Serie: Crónicas del primer siglo (2)
La huérfana
Por Erika Simone
Elvia llegó corriendo y se escondió debajo del puente que había llegado a ser su hogar, el lugar más seguro que había encontrado. Intentó calmar su respiración agitada que delataría su paradero. Escuchó los pasos de los soldados perderse entre el gentío de la calle, sus gritos desapareciendo poco a poco. Ya pasado el peligro, se sentó en un montón de trapos y sacó de su túnica el pan hurtado.

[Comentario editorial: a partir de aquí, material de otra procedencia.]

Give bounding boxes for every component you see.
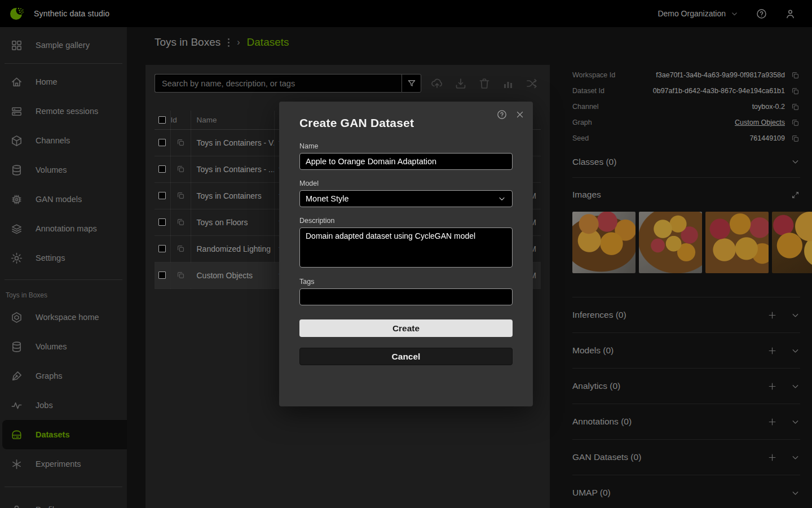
description-field[interactable]: Domain adapted dataset using CycleGAN mo… <box>299 227 513 268</box>
close-icon[interactable] <box>515 110 525 120</box>
model-select[interactable]: Monet Style <box>299 190 513 207</box>
description-label: Description <box>299 217 513 225</box>
tags-field[interactable] <box>299 288 513 305</box>
model-select-value: Monet Style <box>306 194 349 203</box>
name-field[interactable] <box>299 153 513 170</box>
help-icon[interactable] <box>496 109 508 120</box>
create-gan-dataset-modal: Create GAN Dataset Name Model Monet Styl… <box>279 102 533 406</box>
create-button[interactable]: Create <box>299 319 513 337</box>
name-label: Name <box>299 142 513 150</box>
tags-label: Tags <box>299 278 513 286</box>
chevron-down-icon <box>497 194 506 203</box>
modal-title: Create GAN Dataset <box>299 116 513 130</box>
cancel-button[interactable]: Cancel <box>299 348 513 365</box>
model-label: Model <box>299 179 513 187</box>
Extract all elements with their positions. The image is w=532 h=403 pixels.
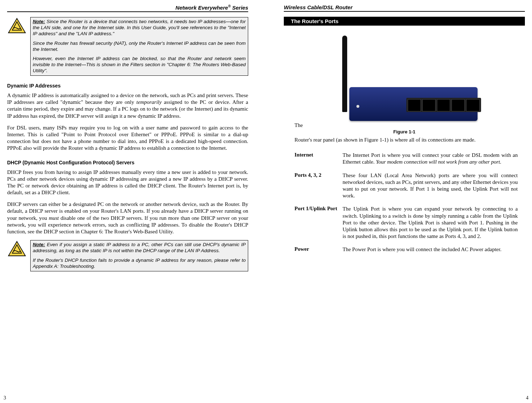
note-label: Note:	[33, 242, 45, 247]
note-text: Since the Router is a device that connec…	[33, 19, 246, 36]
router-illustration	[328, 36, 481, 124]
body-text-em: must	[49, 215, 59, 221]
definition-desc: The Internet Port is where you will conn…	[343, 152, 518, 165]
warning-icon	[7, 240, 27, 258]
router-figure	[284, 36, 525, 124]
definition-row: Internet The Internet Port is where you …	[294, 152, 518, 165]
reset-hole	[356, 105, 359, 108]
note-text: Even if you assign a static IP address t…	[33, 242, 246, 253]
definition-term: Ports 4, 3, 2	[294, 172, 343, 200]
left-page: Network Everywhere® Series Note: Since t…	[0, 4, 266, 403]
port-strip	[406, 98, 481, 112]
registered-mark: ®	[228, 4, 230, 8]
heading-dynamic-ip: Dynamic IP Addresses	[7, 83, 248, 89]
definition-desc: The Power Port is where you will connect…	[343, 246, 518, 253]
body-paragraph: For DSL users, many ISPs may require you…	[7, 124, 248, 152]
page-number-left: 3	[4, 395, 6, 401]
running-head-text-2: Series	[231, 5, 248, 11]
note-text: However, even the Internet IP address ca…	[33, 56, 246, 73]
figure-caption: Figure 1-1	[284, 129, 525, 134]
body-text-em: temporarily	[136, 99, 162, 105]
lead-word-the: The	[294, 122, 303, 128]
desc-text-em: Your modem connection will not work from…	[376, 159, 501, 165]
note-label: Note:	[33, 19, 45, 24]
running-head-text: Network Everywhere	[176, 5, 228, 11]
body-paragraph: DHCP frees you from having to assign IP …	[7, 169, 248, 196]
ethernet-port	[422, 99, 435, 111]
running-head-right: Wireless Cable/DSL Router	[284, 4, 525, 12]
heading-dhcp: DHCP (Dynamic Host Configuration Protoco…	[7, 160, 248, 165]
svg-marker-2	[9, 242, 26, 256]
port-definition-list: Internet The Internet Port is where you …	[294, 152, 518, 259]
note-box-2: Note: Even if you assign a static IP add…	[30, 240, 248, 271]
definition-row: Ports 4, 3, 2 These four LAN (Local Area…	[294, 172, 518, 200]
definition-term: Power	[294, 246, 343, 253]
warning-icon	[7, 17, 27, 35]
ethernet-port	[408, 99, 421, 111]
router-body	[349, 87, 478, 121]
note-block-1: Note: Since the Router is a device that …	[7, 17, 248, 76]
definition-desc: These four LAN (Local Area Network) port…	[343, 172, 518, 200]
router-antenna	[342, 36, 347, 112]
definition-term: Internet	[294, 152, 343, 165]
ethernet-port	[437, 99, 450, 111]
intro-paragraph: Router's rear panel (as shown in Figure …	[294, 137, 518, 143]
body-paragraph: A dynamic IP address is automatically as…	[7, 92, 248, 120]
page-spread: Network Everywhere® Series Note: Since t…	[0, 0, 532, 403]
definition-row: Power The Power Port is where you will c…	[294, 246, 518, 253]
right-page: Wireless Cable/DSL Router The Router's P…	[266, 4, 532, 403]
definition-desc: The Uplink Port is where you can expand …	[343, 206, 518, 240]
note-block-2: Note: Even if you assign a static IP add…	[7, 240, 248, 271]
ethernet-port	[466, 99, 479, 111]
definition-row: Port 1/Uplink Port The Uplink Port is wh…	[294, 206, 518, 240]
ethernet-port	[452, 99, 465, 111]
svg-marker-0	[9, 18, 26, 33]
note-box-1: Note: Since the Router is a device that …	[30, 17, 248, 76]
section-title-bar: The Router's Ports	[284, 17, 525, 26]
running-head-left: Network Everywhere® Series	[7, 4, 248, 12]
definition-term: Port 1/Uplink Port	[294, 206, 343, 240]
body-paragraph: DHCP servers can either be a designated …	[7, 201, 248, 235]
page-number-right: 4	[526, 395, 528, 401]
note-text: Since the Router has firewall security (…	[33, 41, 246, 52]
note-text: If the Router's DHCP function fails to p…	[33, 258, 246, 269]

De pronto, sus instintos la hicieron congelarse. En las sombras, estaba un joven. Después de unos segundos eternos, Elvia comenzó a levantarse, preparada para huir. Pero, él levantó las manos vacías indicando ninguna mala intención y dio un paso hacia la débil luz brindada por la luna. Estaba bien vestido. Y sin saludarla, hizo un diseño en el lodo con el dedo del pie. Era un pez. Elvia miró la figura primitiva pero inconfundible y luego volvió la mirada al joven.
Con una sonrisa franca, el joven la saludó. —Gracia y paz. Vengo a ofrecer el hogar de mi madre a cualquiera del Camino que se encuentre sin hogar.
Elvia miró al suelo. —No.
El joven frunció el cejo. —Pero… reconociste la señal. ¿No eres seguidora…? —Dejó la pregunta a medias, sabiendo el peligro que corría al ser explícito sobre su fe.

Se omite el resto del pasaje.